● What to produce
What lines of the data hold the string "Email"? Pull each one out.

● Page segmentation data
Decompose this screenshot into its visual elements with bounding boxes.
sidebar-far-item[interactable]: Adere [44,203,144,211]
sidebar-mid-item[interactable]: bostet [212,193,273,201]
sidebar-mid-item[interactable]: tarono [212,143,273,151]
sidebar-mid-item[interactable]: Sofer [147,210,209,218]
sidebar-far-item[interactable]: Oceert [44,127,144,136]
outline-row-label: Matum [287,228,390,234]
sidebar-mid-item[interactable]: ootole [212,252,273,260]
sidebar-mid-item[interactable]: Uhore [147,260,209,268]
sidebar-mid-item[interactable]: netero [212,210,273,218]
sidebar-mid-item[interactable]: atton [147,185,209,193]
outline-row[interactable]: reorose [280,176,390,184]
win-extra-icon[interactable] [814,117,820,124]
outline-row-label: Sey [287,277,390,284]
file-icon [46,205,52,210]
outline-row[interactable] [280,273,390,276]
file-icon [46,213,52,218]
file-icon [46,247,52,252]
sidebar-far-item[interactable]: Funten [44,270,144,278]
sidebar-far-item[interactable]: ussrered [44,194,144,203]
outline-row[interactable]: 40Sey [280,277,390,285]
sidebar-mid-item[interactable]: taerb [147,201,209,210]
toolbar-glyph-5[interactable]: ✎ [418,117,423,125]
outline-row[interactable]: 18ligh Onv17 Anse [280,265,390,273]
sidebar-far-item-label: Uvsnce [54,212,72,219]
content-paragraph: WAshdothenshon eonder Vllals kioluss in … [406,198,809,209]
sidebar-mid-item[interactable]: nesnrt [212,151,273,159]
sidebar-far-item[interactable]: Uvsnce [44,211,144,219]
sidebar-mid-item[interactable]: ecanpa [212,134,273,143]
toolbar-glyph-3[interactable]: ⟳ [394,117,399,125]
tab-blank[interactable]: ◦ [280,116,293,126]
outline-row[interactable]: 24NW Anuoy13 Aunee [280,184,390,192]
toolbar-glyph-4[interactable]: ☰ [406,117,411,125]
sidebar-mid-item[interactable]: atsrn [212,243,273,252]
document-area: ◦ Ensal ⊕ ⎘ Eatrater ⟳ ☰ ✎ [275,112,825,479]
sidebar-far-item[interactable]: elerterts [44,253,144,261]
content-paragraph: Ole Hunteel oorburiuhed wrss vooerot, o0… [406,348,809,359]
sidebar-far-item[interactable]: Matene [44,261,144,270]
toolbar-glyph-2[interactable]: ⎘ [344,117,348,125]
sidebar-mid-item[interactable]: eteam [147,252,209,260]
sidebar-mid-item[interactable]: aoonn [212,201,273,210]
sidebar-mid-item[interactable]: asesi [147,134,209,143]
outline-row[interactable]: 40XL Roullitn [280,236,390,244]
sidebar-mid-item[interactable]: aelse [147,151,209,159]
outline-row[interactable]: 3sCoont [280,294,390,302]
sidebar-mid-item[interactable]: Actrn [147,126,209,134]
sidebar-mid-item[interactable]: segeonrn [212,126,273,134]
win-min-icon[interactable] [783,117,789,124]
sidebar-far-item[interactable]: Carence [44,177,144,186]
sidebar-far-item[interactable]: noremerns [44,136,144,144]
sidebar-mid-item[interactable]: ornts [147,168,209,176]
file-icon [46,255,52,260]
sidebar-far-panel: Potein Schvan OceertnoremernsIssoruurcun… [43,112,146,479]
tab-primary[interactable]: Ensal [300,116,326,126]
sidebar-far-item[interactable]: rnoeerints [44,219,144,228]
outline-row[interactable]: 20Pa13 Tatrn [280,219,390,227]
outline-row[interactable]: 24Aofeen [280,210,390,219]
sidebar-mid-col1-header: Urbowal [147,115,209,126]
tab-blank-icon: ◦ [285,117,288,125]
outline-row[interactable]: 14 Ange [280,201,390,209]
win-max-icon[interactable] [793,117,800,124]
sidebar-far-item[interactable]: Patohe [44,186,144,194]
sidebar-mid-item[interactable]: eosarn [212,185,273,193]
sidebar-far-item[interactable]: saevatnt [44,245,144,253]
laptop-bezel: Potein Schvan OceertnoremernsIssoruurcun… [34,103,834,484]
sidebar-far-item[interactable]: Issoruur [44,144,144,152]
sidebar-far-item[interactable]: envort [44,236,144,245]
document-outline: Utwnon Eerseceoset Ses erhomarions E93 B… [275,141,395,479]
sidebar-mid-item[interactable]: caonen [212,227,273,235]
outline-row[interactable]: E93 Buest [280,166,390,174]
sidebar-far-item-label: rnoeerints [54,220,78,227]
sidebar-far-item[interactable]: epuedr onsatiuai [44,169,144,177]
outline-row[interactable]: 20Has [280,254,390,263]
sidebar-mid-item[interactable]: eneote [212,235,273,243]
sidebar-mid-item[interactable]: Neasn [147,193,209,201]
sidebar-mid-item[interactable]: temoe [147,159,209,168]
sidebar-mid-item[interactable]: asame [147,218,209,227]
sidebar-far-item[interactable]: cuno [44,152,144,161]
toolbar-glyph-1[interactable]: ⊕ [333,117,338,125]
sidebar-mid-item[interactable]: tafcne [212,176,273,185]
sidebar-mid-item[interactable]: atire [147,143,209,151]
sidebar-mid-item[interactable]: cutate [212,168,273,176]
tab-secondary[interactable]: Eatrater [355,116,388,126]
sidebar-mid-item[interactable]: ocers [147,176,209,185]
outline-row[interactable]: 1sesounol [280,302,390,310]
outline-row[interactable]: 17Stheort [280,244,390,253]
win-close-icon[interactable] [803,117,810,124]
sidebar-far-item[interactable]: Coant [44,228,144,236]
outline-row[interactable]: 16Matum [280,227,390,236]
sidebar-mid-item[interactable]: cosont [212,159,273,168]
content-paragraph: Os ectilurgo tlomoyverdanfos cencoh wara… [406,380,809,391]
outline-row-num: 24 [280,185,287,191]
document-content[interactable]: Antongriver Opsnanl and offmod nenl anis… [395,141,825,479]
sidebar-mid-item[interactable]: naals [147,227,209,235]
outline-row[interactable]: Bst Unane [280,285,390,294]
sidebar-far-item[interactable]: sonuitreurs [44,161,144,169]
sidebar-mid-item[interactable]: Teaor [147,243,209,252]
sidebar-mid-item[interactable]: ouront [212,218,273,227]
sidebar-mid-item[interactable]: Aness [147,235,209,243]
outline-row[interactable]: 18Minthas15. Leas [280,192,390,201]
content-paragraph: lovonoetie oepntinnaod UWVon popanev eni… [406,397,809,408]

---

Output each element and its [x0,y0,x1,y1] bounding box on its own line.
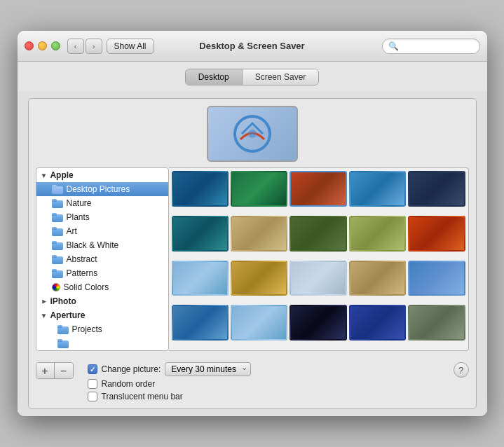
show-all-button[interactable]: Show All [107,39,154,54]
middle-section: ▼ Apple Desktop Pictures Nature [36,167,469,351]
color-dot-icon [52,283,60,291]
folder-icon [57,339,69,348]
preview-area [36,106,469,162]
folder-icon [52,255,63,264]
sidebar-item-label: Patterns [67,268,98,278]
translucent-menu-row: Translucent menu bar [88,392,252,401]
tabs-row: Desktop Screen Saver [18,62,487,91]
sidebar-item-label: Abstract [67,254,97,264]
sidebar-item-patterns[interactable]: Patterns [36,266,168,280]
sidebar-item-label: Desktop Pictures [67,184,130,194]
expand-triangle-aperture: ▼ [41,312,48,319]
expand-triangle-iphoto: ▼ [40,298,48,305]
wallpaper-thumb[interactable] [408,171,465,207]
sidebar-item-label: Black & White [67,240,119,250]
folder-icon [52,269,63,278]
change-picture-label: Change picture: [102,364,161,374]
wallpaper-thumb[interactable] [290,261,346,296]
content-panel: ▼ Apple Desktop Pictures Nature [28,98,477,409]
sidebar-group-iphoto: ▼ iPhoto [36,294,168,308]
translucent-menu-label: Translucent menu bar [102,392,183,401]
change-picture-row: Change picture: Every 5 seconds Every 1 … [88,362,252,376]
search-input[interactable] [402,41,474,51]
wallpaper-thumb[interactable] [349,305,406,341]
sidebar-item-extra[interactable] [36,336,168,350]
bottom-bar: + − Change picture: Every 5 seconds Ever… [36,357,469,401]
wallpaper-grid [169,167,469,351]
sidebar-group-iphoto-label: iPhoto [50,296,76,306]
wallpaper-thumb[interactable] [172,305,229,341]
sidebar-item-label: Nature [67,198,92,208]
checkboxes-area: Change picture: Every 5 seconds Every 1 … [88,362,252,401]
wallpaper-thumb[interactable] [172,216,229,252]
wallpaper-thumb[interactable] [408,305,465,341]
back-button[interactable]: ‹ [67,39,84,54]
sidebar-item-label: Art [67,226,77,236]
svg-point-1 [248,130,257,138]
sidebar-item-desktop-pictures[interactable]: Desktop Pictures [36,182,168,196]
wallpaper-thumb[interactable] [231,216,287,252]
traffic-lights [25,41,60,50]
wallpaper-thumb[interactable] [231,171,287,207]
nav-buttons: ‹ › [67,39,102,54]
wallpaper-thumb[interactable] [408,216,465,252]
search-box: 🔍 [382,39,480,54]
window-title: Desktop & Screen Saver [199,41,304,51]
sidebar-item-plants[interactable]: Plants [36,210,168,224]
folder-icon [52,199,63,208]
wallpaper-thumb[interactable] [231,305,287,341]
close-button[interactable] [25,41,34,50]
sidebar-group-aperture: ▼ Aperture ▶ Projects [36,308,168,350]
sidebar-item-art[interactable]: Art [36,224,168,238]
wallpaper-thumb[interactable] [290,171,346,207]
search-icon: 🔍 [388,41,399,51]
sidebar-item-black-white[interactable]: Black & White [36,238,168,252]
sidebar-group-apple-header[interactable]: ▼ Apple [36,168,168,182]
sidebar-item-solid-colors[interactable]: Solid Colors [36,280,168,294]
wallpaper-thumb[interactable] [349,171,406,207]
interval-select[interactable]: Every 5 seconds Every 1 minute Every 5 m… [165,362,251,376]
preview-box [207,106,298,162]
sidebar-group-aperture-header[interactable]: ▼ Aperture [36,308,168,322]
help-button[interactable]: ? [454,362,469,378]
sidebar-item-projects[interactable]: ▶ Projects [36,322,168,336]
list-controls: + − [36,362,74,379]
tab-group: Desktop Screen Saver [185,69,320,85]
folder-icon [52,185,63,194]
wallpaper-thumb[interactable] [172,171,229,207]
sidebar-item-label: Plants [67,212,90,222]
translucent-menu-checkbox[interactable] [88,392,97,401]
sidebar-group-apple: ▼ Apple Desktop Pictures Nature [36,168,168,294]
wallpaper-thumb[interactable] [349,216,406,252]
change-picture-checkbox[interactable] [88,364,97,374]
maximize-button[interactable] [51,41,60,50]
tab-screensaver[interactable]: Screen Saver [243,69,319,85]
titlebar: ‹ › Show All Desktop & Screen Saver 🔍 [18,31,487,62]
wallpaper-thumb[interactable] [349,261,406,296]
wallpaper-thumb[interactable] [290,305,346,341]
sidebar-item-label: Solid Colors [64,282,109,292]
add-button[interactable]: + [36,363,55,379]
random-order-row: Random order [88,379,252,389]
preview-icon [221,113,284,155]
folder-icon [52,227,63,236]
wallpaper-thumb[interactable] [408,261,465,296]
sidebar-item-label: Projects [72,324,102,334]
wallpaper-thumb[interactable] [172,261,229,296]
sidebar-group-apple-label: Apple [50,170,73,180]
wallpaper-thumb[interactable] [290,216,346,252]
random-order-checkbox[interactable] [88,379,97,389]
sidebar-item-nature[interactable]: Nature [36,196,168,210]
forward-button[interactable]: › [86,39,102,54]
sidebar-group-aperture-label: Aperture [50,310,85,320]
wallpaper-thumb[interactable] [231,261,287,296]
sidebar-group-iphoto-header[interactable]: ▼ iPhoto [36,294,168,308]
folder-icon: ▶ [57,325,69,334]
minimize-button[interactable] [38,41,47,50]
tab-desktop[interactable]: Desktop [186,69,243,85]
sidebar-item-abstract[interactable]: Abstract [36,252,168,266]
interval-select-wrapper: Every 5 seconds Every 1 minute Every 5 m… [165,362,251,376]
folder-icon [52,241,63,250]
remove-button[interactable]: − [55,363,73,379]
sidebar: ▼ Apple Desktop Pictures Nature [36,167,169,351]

--

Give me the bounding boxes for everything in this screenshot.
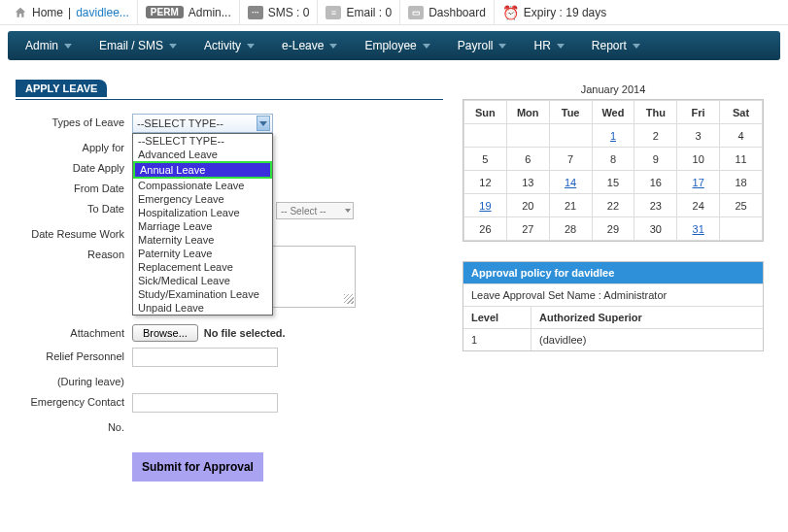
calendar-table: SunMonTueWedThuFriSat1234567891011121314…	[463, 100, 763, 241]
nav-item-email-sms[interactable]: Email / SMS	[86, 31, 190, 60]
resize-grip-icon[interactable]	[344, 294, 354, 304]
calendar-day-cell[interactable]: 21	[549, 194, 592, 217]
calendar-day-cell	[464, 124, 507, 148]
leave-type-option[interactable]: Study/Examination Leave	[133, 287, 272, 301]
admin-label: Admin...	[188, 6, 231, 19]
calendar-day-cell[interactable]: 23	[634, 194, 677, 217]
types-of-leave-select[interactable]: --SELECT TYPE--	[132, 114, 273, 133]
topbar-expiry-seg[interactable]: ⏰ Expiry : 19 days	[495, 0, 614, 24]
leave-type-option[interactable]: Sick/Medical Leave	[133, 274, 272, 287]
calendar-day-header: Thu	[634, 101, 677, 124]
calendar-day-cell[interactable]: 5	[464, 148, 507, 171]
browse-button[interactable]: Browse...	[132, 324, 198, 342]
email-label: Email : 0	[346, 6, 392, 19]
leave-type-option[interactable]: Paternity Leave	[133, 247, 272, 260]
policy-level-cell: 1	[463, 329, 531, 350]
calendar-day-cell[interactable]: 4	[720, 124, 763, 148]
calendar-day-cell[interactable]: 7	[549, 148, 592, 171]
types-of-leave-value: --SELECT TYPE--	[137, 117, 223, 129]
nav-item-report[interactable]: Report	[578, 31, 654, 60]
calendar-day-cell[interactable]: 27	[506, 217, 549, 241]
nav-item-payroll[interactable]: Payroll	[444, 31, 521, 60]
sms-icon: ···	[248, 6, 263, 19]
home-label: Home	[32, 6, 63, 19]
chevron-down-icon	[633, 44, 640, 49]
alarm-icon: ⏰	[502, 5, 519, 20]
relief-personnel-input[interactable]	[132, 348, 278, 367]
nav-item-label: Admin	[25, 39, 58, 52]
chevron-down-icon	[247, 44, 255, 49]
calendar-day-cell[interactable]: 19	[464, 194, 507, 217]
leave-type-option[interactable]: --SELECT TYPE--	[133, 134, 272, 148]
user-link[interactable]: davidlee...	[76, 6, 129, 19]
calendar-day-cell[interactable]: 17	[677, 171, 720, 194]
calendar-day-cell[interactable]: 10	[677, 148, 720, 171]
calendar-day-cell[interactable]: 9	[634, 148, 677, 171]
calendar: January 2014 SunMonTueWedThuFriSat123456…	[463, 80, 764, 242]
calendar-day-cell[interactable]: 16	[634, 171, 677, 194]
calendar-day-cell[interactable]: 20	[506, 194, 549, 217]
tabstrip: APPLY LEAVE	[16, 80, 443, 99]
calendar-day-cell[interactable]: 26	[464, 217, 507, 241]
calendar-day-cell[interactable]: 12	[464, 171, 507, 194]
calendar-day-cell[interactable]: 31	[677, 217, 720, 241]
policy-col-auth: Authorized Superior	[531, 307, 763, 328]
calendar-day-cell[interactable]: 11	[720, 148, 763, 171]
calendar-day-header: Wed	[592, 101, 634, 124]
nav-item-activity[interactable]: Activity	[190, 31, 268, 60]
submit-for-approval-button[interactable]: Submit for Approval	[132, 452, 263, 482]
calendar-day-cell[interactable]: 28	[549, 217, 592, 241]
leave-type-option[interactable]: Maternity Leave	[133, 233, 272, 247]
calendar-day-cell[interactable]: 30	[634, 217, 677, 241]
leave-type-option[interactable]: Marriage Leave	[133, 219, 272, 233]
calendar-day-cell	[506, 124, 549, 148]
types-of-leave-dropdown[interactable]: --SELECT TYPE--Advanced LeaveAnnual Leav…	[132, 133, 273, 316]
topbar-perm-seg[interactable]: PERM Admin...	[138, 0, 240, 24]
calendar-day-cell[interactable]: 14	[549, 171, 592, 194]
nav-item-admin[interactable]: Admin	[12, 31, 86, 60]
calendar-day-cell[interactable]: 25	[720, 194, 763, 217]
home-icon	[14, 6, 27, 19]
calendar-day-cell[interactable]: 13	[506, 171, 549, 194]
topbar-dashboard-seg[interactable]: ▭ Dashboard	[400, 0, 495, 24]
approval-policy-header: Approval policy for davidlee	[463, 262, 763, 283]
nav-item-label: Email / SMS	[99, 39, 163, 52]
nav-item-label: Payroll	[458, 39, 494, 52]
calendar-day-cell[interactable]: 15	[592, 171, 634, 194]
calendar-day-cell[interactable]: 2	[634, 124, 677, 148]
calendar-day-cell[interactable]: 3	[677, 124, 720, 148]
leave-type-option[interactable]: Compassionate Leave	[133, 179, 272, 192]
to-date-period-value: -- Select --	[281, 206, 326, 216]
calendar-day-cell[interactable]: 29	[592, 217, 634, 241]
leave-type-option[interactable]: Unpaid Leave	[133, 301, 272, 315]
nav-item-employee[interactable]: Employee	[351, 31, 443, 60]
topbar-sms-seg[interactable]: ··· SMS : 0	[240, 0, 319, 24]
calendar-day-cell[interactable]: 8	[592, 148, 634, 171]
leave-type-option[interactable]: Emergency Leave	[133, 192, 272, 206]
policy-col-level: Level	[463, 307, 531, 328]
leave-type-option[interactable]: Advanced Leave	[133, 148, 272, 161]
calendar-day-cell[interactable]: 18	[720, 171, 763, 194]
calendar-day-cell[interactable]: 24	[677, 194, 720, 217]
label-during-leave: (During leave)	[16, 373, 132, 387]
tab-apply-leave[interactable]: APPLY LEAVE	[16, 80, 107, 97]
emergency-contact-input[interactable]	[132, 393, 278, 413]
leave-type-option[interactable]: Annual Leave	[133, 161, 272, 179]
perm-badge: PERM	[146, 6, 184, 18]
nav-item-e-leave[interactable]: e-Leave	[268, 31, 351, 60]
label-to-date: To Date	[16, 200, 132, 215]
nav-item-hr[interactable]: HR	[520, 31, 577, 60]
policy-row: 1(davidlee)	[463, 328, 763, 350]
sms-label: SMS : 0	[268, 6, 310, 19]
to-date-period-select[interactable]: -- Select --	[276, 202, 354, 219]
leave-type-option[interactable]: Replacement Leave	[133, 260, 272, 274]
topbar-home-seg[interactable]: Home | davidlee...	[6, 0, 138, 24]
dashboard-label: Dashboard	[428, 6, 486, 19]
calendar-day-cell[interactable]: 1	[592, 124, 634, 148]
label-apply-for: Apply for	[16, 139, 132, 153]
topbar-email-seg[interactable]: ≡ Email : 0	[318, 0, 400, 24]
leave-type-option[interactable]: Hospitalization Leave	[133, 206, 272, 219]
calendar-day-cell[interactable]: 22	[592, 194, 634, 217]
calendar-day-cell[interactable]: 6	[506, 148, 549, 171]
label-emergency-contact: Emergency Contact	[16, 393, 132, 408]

● Solved exercise
nav-item-email-sms[interactable]: Email / SMS	[86, 31, 190, 60]
email-label: Email : 0	[346, 6, 392, 19]
nav-item-label: Email / SMS	[99, 39, 163, 52]
topbar-email-seg[interactable]: ≡ Email : 0	[318, 0, 400, 24]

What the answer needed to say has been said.